According to SIS, no quarterback lost more value this season to drops than Rodgers, as we discussed a few weeks ago. As Manocherian points out, the dings on Rodgers this season come in drips and drabs, an off-target throw here, or a throw-away there. (He was second in the NFL in throw-aways in 2019, a year after leading the league in them by a mile). But Total Points accounts for interceptable passes, not just interceptions, a place where Rodgers has always scored extremely well.
It’s also worth noting Rodgers would be behind quarterbacks like Lamar Jackson and Drew Brees in a rate stat version of Total Points. On a per-play basis, he wasn’t as efficient as they were, but he played more than Brees and threw more than Jackson, which pads his total beyond theirs. Of course, being on the field matters in the case of Brees, and Rodgers’ health was a question coming in. Playing all 16 games relatively healthy can’t be ignored.
The next step for SIS, which works with a group of NFL teams to provide information, is to push Total Points forward into a predictive metric. Based on what happened on this play, how can a team expect a player to perform on it moving forward? This would be particularly useful, for example, with Rodgers right now as we head into January. Based on this season, what plays would be best to call in the playoffs with the quarterback concerned about the timing of the offense?
Manocherian admits even the resident Packers fan in the SIS offices looks at the numbers somewhat incredulously, but they believe their process is sound, or at least better than anything anyone else has tried. The goal is an admirable one: assign value to the success or failure of a player independent of the play’s outcome. In other words, what was the value of a player doing his job or not doing his job on a given play, relative to the expected value of that play to begin with?

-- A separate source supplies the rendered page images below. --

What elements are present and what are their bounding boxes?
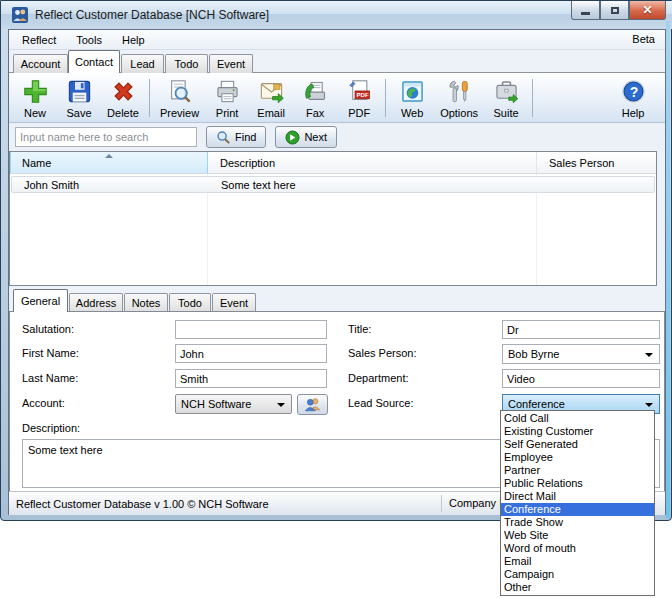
last-name-label: Last Name: bbox=[22, 372, 78, 384]
toolbar-separator bbox=[149, 79, 150, 117]
contacts-people-icon bbox=[304, 397, 322, 412]
description-label: Description: bbox=[22, 422, 80, 434]
department-field[interactable] bbox=[502, 369, 660, 388]
tab-notes[interactable]: Notes bbox=[124, 293, 168, 312]
web-button[interactable]: Web bbox=[390, 75, 434, 121]
fax-button[interactable]: Fax bbox=[293, 75, 337, 121]
pdf-document-icon: PDF bbox=[346, 78, 373, 105]
table-row[interactable]: John Smith Some text here bbox=[11, 176, 655, 193]
pdf-button[interactable]: PDF PDF bbox=[337, 75, 381, 121]
preview-magnifier-document-icon bbox=[166, 78, 193, 105]
find-button[interactable]: Find bbox=[206, 126, 266, 148]
web-globe-icon bbox=[399, 78, 426, 105]
dropdown-option[interactable]: Self Generated bbox=[501, 438, 654, 451]
table-header: Name Description Sales Person bbox=[10, 152, 656, 174]
table-body: John Smith Some text here bbox=[10, 174, 656, 285]
suite-briefcase-icon bbox=[493, 78, 520, 105]
email-button[interactable]: Email bbox=[249, 75, 293, 121]
find-magnifier-icon bbox=[216, 130, 231, 145]
tab-event[interactable]: Event bbox=[209, 54, 253, 73]
email-envelope-icon bbox=[258, 78, 285, 105]
minimize-button[interactable] bbox=[571, 1, 600, 20]
tab-address[interactable]: Address bbox=[69, 293, 123, 312]
dropdown-option-selected[interactable]: Conference bbox=[501, 503, 654, 516]
dropdown-option[interactable]: Direct Mail bbox=[501, 490, 654, 503]
search-input[interactable] bbox=[15, 127, 197, 147]
dropdown-option[interactable]: Email bbox=[501, 555, 654, 568]
sales-person-combo[interactable]: Bob Byrne bbox=[502, 344, 660, 364]
suite-button[interactable]: Suite bbox=[484, 75, 528, 121]
save-button[interactable]: Save bbox=[57, 75, 101, 121]
lead-source-label: Lead Source: bbox=[348, 397, 413, 409]
toolbar: New Save Delete Preview Print Email bbox=[9, 73, 665, 123]
status-version-text: Reflect Customer Database v 1.00 © NCH S… bbox=[16, 498, 269, 510]
dropdown-option[interactable]: Trade Show bbox=[501, 516, 654, 529]
beta-label: Beta bbox=[632, 33, 655, 45]
title-field[interactable] bbox=[502, 320, 660, 339]
first-name-field[interactable] bbox=[175, 344, 327, 363]
search-row: Find Next bbox=[9, 123, 665, 151]
tab-account[interactable]: Account bbox=[13, 54, 68, 73]
salutation-field[interactable] bbox=[175, 320, 327, 339]
new-plus-icon bbox=[22, 78, 49, 105]
tab-general[interactable]: General bbox=[13, 289, 68, 312]
department-label: Department: bbox=[348, 372, 409, 384]
chevron-down-icon bbox=[645, 403, 653, 407]
account-combo[interactable]: NCH Software bbox=[175, 394, 292, 414]
chevron-down-icon bbox=[277, 403, 285, 407]
account-label: Account: bbox=[22, 397, 65, 409]
dropdown-option[interactable]: Web Site bbox=[501, 529, 654, 542]
column-header-name[interactable]: Name bbox=[10, 152, 208, 173]
preview-button[interactable]: Preview bbox=[154, 75, 205, 121]
delete-button[interactable]: Delete bbox=[101, 75, 145, 121]
tab-lead[interactable]: Lead bbox=[121, 54, 164, 73]
dropdown-option[interactable]: Cold Call bbox=[501, 412, 654, 425]
minimize-icon bbox=[581, 12, 590, 15]
svg-text:?: ? bbox=[629, 84, 638, 100]
tab-todo-detail[interactable]: Todo bbox=[169, 293, 211, 312]
tab-todo[interactable]: Todo bbox=[165, 54, 208, 73]
close-button[interactable]: ✕ bbox=[629, 1, 666, 20]
svg-text:PDF: PDF bbox=[356, 92, 368, 98]
account-lookup-button[interactable] bbox=[297, 394, 328, 415]
last-name-field[interactable] bbox=[175, 369, 327, 388]
dropdown-option[interactable]: Campaign bbox=[501, 568, 654, 581]
sales-person-label: Sales Person: bbox=[348, 347, 416, 359]
menu-bar: Reflect Tools Help Beta bbox=[9, 30, 665, 50]
lead-source-dropdown-list: Cold Call Existing Customer Self Generat… bbox=[500, 410, 655, 596]
help-button[interactable]: ? Help bbox=[611, 75, 655, 121]
dropdown-option[interactable]: Word of mouth bbox=[501, 542, 654, 555]
maximize-button[interactable] bbox=[600, 1, 629, 20]
options-tools-icon bbox=[446, 78, 473, 105]
detail-tab-strip: General Address Notes Todo Event bbox=[9, 289, 665, 312]
tab-event-detail[interactable]: Event bbox=[212, 293, 256, 312]
menu-reflect[interactable]: Reflect bbox=[12, 30, 66, 49]
column-header-sales-person[interactable]: Sales Person bbox=[537, 152, 656, 173]
dropdown-option[interactable]: Public Relations bbox=[501, 477, 654, 490]
next-button[interactable]: Next bbox=[275, 126, 337, 148]
fax-phone-icon bbox=[302, 78, 329, 105]
first-name-label: First Name: bbox=[22, 347, 79, 359]
menu-help[interactable]: Help bbox=[112, 30, 155, 49]
maximize-icon bbox=[611, 7, 619, 14]
dropdown-option[interactable]: Existing Customer bbox=[501, 425, 654, 438]
window-title: Reflect Customer Database [NCH Software] bbox=[35, 8, 269, 22]
column-header-description[interactable]: Description bbox=[208, 152, 537, 173]
tab-contact[interactable]: Contact bbox=[68, 50, 120, 73]
options-button[interactable]: Options bbox=[434, 75, 484, 121]
menu-tools[interactable]: Tools bbox=[66, 30, 112, 49]
close-icon: ✕ bbox=[642, 4, 652, 16]
main-tab-strip: Account Contact Lead Todo Event bbox=[9, 50, 665, 73]
next-arrow-icon bbox=[285, 130, 300, 145]
new-button[interactable]: New bbox=[13, 75, 57, 121]
print-button[interactable]: Print bbox=[205, 75, 249, 121]
sort-ascending-icon bbox=[105, 154, 113, 158]
printer-icon bbox=[214, 78, 241, 105]
cell-name: John Smith bbox=[12, 179, 209, 191]
dropdown-option[interactable]: Partner bbox=[501, 464, 654, 477]
toolbar-separator bbox=[532, 79, 533, 117]
chevron-down-icon bbox=[645, 353, 653, 357]
dropdown-option[interactable]: Other bbox=[501, 581, 654, 594]
title-bar[interactable]: Reflect Customer Database [NCH Software]… bbox=[1, 1, 672, 29]
dropdown-option[interactable]: Employee bbox=[501, 451, 654, 464]
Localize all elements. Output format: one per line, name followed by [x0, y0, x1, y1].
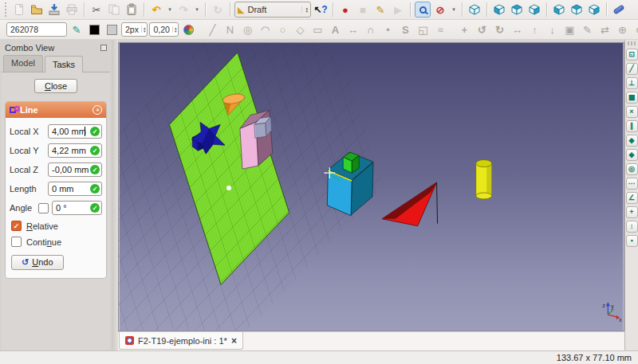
draft-offset-button[interactable]: ↻ — [491, 22, 507, 37]
clip-plane-dropdown[interactable]: ▾ — [450, 2, 458, 18]
snap-center-button[interactable]: ◈ — [626, 149, 638, 161]
draft-arc-button[interactable]: ◠ — [257, 22, 273, 37]
front-view-button[interactable] — [491, 2, 507, 18]
status-bar: 133.67 x 77.10 mm — [0, 350, 638, 364]
snap-near-button[interactable]: ◆ — [626, 135, 638, 147]
text-size-spinner[interactable]: 0,20▴▾ — [149, 22, 179, 37]
toolbar-sep — [333, 2, 333, 17]
object-green-cube[interactable] — [343, 152, 359, 173]
undo-dropdown[interactable]: ▾ — [166, 2, 174, 18]
draft-bezier-button[interactable]: ≈ — [432, 22, 448, 37]
draft-add-point-button[interactable]: ⊕ — [614, 22, 630, 37]
macro-play-button: ▶ — [390, 2, 406, 18]
snap-parallel-button[interactable]: ∥ — [626, 120, 638, 132]
snap-lock-button[interactable]: ⊡ — [626, 49, 638, 61]
print-button — [64, 2, 80, 18]
line-task-body: Local X ✓ Local Y ✓ Local Z ✓ Length — [6, 118, 106, 278]
draft-point-button[interactable]: • — [380, 22, 396, 37]
cylinder-bottom — [476, 193, 492, 199]
draft-scale-button[interactable]: ▣ — [561, 22, 577, 37]
draft-command-input[interactable] — [6, 22, 67, 37]
save-button[interactable] — [46, 2, 62, 18]
draft-facebinder-button[interactable]: ◱ — [415, 22, 431, 37]
snap-endpoint-button[interactable]: ╱ — [626, 63, 638, 75]
right-view-button[interactable] — [526, 2, 542, 18]
axonometric-view-button[interactable] — [467, 2, 482, 18]
macro-stop-button: ■ — [355, 2, 371, 18]
open-file-button[interactable] — [29, 2, 45, 18]
clip-plane-button[interactable]: ⊘ — [432, 2, 448, 18]
toolbar-handle[interactable] — [628, 41, 636, 45]
object-yellow-cylinder[interactable] — [476, 160, 492, 199]
construction-mode-button[interactable]: ✎ — [69, 22, 85, 37]
line-color-swatch[interactable] — [86, 22, 102, 37]
draft-downgrade-button[interactable]: ↓ — [544, 22, 560, 37]
draft-ellipse-button[interactable]: ○ — [274, 22, 290, 37]
draft-circle-button[interactable]: ◎ — [239, 22, 255, 37]
angle-lock-checkbox[interactable] — [38, 203, 49, 213]
close-button[interactable]: Close — [34, 79, 77, 93]
undo-task-button[interactable]: ↺Undo — [11, 255, 64, 270]
tab-model[interactable]: Model — [3, 55, 43, 72]
continue-checkbox[interactable] — [11, 237, 22, 247]
relative-checkbox[interactable]: ✓ — [11, 221, 22, 231]
draft-bspline-button[interactable]: ∩ — [362, 22, 378, 37]
draft-polygon-button[interactable]: ◇ — [292, 22, 308, 37]
snap-extension-button[interactable]: ⋯ — [626, 178, 638, 190]
toolbar-sep — [410, 2, 411, 17]
snap-intersection-button[interactable]: × — [626, 106, 638, 118]
draft-dimension-button[interactable]: ↔ — [345, 22, 360, 37]
3d-viewport[interactable]: z y x — [118, 42, 624, 331]
whats-this-button[interactable]: ↖? — [313, 2, 329, 18]
draft-edit-button[interactable]: ✎ — [579, 22, 595, 37]
close-tab-icon[interactable]: × — [231, 335, 237, 346]
line-width-spinner[interactable]: 2px▴▾ — [121, 22, 148, 37]
bottom-view-button[interactable] — [569, 2, 585, 18]
snap-perpendicular-button[interactable]: ⊥ — [626, 77, 638, 89]
draft-delete-point-button[interactable]: ⊖ — [632, 22, 638, 37]
toolbar-handle[interactable] — [3, 2, 8, 17]
snap-ortho-button[interactable]: ◎ — [626, 163, 638, 175]
rear-view-button[interactable] — [551, 2, 567, 18]
snap-dimensions-button[interactable]: ↕ — [626, 221, 638, 233]
top-view-button[interactable] — [509, 2, 525, 18]
fit-all-button[interactable] — [415, 2, 431, 18]
main-area: Combo View Model Tasks Close Line » — [0, 40, 638, 350]
draft-move-button[interactable]: + — [456, 22, 472, 37]
snap-special-button[interactable]: ∠ — [626, 192, 638, 204]
snap-grid-button[interactable]: ▦ — [626, 92, 638, 104]
snap-midpoint-button[interactable]: + — [626, 206, 638, 218]
line-task-header[interactable]: Line » — [6, 102, 106, 118]
draft-line-button[interactable]: ╱ — [204, 22, 220, 37]
undock-panel-icon[interactable] — [100, 45, 107, 51]
snap-working-plane-button[interactable]: ▪ — [626, 235, 638, 247]
apply-style-button[interactable] — [180, 22, 196, 37]
draft-rectangle-button[interactable]: ▭ — [309, 22, 325, 37]
cut-icon[interactable]: ✂ — [89, 2, 104, 18]
macro-record-button[interactable]: ● — [337, 2, 353, 18]
draft-shapestring-button[interactable]: S — [397, 22, 413, 37]
draft-upgrade-button[interactable]: ↑ — [526, 22, 542, 37]
draft-trimex-button[interactable]: ↔ — [509, 22, 525, 37]
paste-button[interactable] — [124, 2, 140, 18]
left-view-button[interactable] — [586, 2, 602, 18]
viewport-column: z y x F2-T19-ejemplo-ini : 1* × — [118, 40, 624, 350]
tab-tasks[interactable]: Tasks — [45, 56, 83, 72]
undo-button[interactable]: ↶ — [148, 2, 164, 18]
workbench-selector[interactable]: ◣Draft▴▾ — [234, 2, 311, 18]
local-y-label: Local Y — [10, 146, 45, 155]
face-color-swatch[interactable] — [104, 22, 120, 37]
draft-text-button[interactable]: A — [327, 22, 343, 37]
new-file-button — [11, 2, 27, 18]
draft-rotate-button[interactable]: ↺ — [474, 22, 490, 37]
redo-dropdown[interactable]: ▾ — [193, 2, 201, 18]
manipulator-button[interactable] — [611, 2, 627, 18]
macro-edit-button[interactable]: ✎ — [372, 2, 388, 18]
draft-wire-button[interactable]: N — [222, 22, 238, 37]
glass-cube-front — [254, 123, 266, 138]
collapse-task-icon[interactable]: » — [93, 105, 102, 115]
panel-splitter[interactable] — [112, 40, 118, 350]
document-tab[interactable]: F2-T19-ejemplo-ini : 1* × — [119, 332, 243, 350]
draft-to-sketch-button[interactable]: ⇄ — [597, 22, 612, 37]
viewport-dimensions-text: 133.67 x 77.10 mm — [557, 353, 632, 362]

Total Points will take time to become mainstream, if it ever happens. Even EPA, on which Total Points is based, lags behind other advanced metrics in its adoption. But it’s worth noting Total Points also loves other analytic darling quarterbacks from this season like Dak Prescott, Patrick Mahomes, Kirk Cousins, and Lamar Jackson. If it’s seeing what other advanced numbers are seeing with Rodgers as the outlier, we must at least consider that the added context — parsing the credit — reflects something other metrics are missing.